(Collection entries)
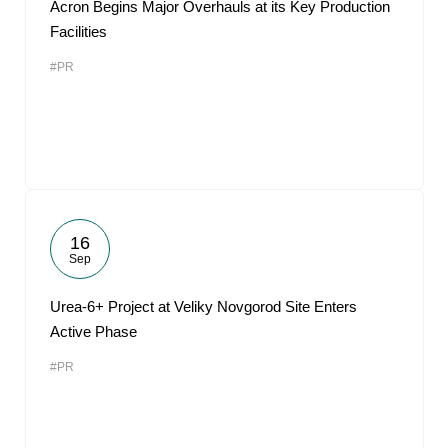
Acron Begins Major Overhauls at its Key Production
Facilities
#PR
16
Sep
Urea-6+ Project at Veliky Novgorod Site Enters
Active Phase
#PR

WHAT YOU SHOULD DO -> The data above should be repeated in full and exactly, with no pictures carried over.

ANSWER BELOW ->
Acron Begins Major Overhauls at its Key Production
Facilities
#PR
16
Sep
Urea-6+ Project at Veliky Novgorod Site Enters
Active Phase
#PR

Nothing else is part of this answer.